To cover their debt, more than half of respondents said they were cutting spending on non-essential items, 43% reported reducing spending on certain basic needs, and 26% said they were considering taking on additional work.

So what can you do if you find yourself in a difficult financial situation? We would like to reaffirm our commitment to the hundreds of Canadian homeowners we help every year consolidate high-interest credit card and other debts into one affordable mortgage payment, freeing up additional funds for everyday expenses. This is especially important today, at a time of rising balances on expensive credit cards and lines of credit, and amid the sharp increase in the cost of living.

If your current mortgage has a low interest rate and it does not make sense to break it before the end of the term, we can offer home equity lines of credit (HELOCs) or second-position mortgages to pay off expensive debts or to meet other financial needs.

Now let us turn to the good news — the signs that Canadians still have both the financial capacity and the interest to invest in real estate.

According to a new Royal LePage survey, more than a quarter of Canadians plan to purchase an investment property within the next five years. The survey, conducted by Leger and released on May 25, found that 26% of respondents said they were likely to buy an investment property within five years. Eleven percent of Canadians already own an investment property, and just over half of them said they plan to purchase another one within the next five years. “We know Canadians place a high value on home ownership — and it is clear that real estate remains a desired way to build wealth over time,” said Phil Soper, President and CEO of Royal LePage.

Still, higher interest rates appear to be weighing on people’s views of investment real estate. Just under one third of investors said they had considered selling one or more of their properties because of higher interest rates. Younger investors under the age of 35 were the most likely to consider doing so, at 54%.

Young Canadians still want to begin investing in real estate, despite the well-known challenges: high prices, elevated interest rates, and limited supply.

According to the survey, younger investors aged 18 to 34 were more likely than those aged 35 and older to own more than one investment property. The survey also found that 15% of investors do not own their primary residence, and the majority of them fall within the 18-to-34 age group. “Despite the challenges of low supply and higher mortgage rates, young people today are the most likely to make real estate investment part of their future financial plans,” Soper said. “In fact, the survey results suggest that many of them are prioritizing the purchase of an investment property over ownership of a primary residence.”

The most popular type of investment property is the detached single-family home, owned by 44% of investors. Condominiums rank second at 37%, followed by townhouses at 11%.

The potential for long-term appreciation in property value was the top priority for 69% of investors. Positive monthly cash flow and low maintenance costs followed.

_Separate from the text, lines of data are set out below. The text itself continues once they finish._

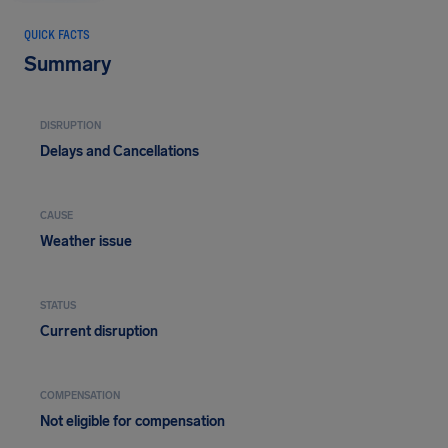
QUICK FACTS
Summary
DISRUPTION
Delays and Cancellations
CAUSE
Weather issue
STATUS
Current disruption
COMPENSATION
Not eligible for compensation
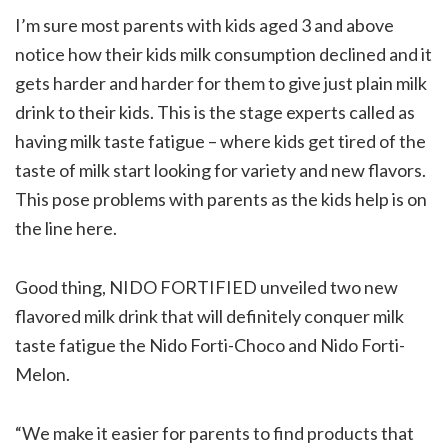
I’m sure most parents with kids aged 3 and above
notice how their kids milk consumption declined and it
gets harder and harder for them to give just plain milk
drink to their kids. This is the stage experts called as
having milk taste fatigue – where kids get tired of the
taste of milk start looking for variety and new flavors.
This pose problems with parents as the kids help is on
the line here.
Good thing, NIDO FORTIFIED unveiled two new
flavored milk drink that will definitely conquer milk
taste fatigue the Nido Forti-Choco and Nido Forti-
Melon.
“We make it easier for parents to find products that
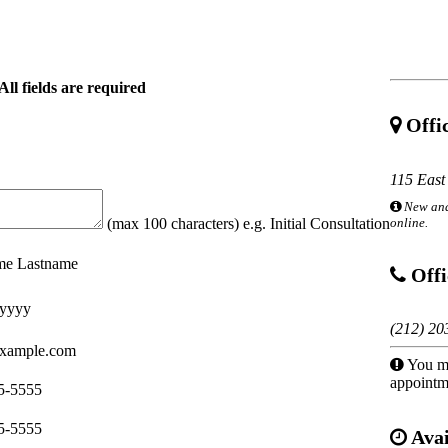
All fields are required
Offic
115 East
New and
online.
(max 100 characters) e.g. Initial Consultation
ame Lastname
Offi
yyyy
(212) 20
xample.com
You mu
appointm
5-5555
5-5555
Avai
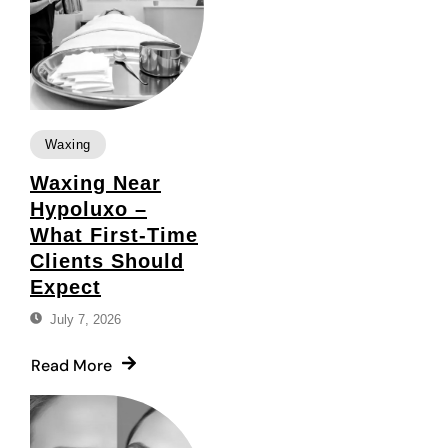
Waxing
Waxing Near
Hypoluxo –
What First-Time
Clients Should
Expect
July 7, 2026
Read More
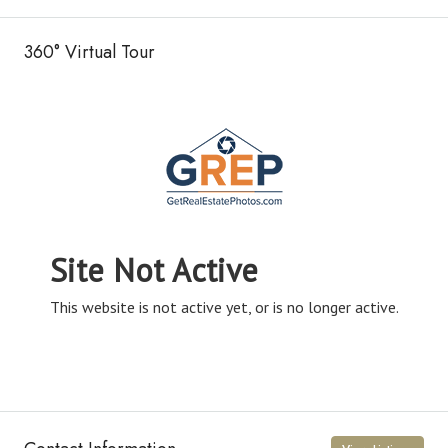
360° Virtual Tour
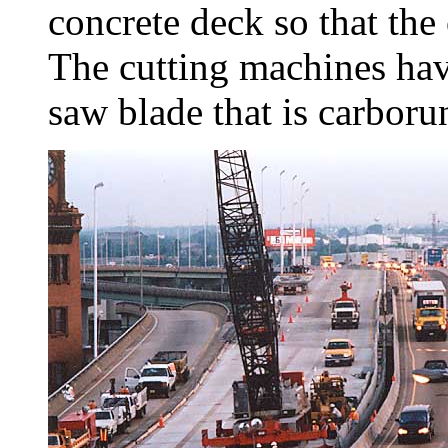
concrete deck so that the 
The cutting machines have
saw blade that is carbor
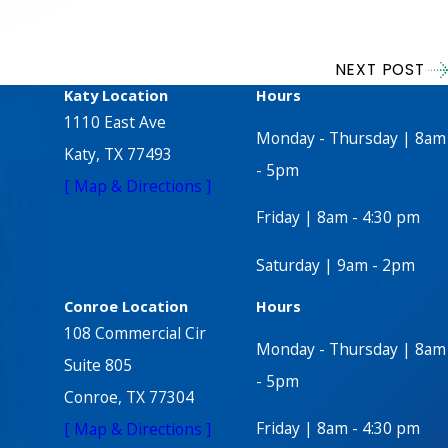
NEXT POST
Katy Location
Hours
1110 East Ave
Monday - Thursday | 8am
Katy, TX 77493
- 5pm
[ Map & Directions ]
Friday | 8am - 4:30 pm
Saturday | 9am - 2pm
Conroe Location
Hours
108 Commercial Cir
Monday - Thursday | 8am
Suite 805
- 5pm
Conroe, TX 77304
Friday | 8am - 4:30 pm
[ Map & Directions ]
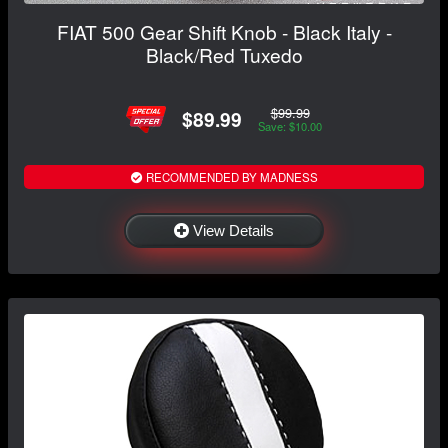
FIAT 500 Gear Shift Knob - Black Italy -
Black/Red Tuxedo
$99.99
$89.99
Save: $10.00
RECOMMENDED BY MADNESS
View Details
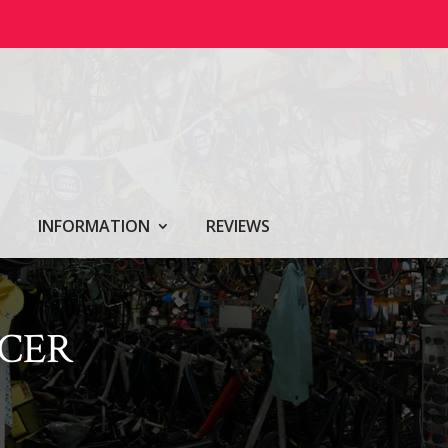
INFORMATION
REVIEWS
ACER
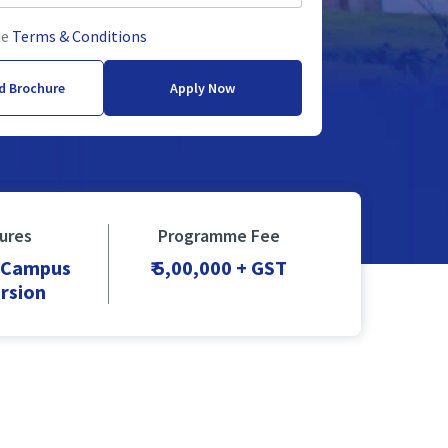
he
Terms & Conditions
d Brochure
Apply Now
ures
Programme Fee
+ Campus
₹ 5,00,000 + GST
rsion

Almost half of investors, 44%, said their investment property is located outside the city where they live. Proximity to a post-secondary institution was an important purchase factor for 47% of investors.

Having analyzed the real estate and mortgage market for more than 20 years, we can say with confidence that here, as in any other business, there is no universal formula for getting rich quickly. Real estate investment is a serious process that can deliver excellent results over the long term, but you must be prepared for uncertain periods and have a sufficient financial cushion to withstand market turbulence.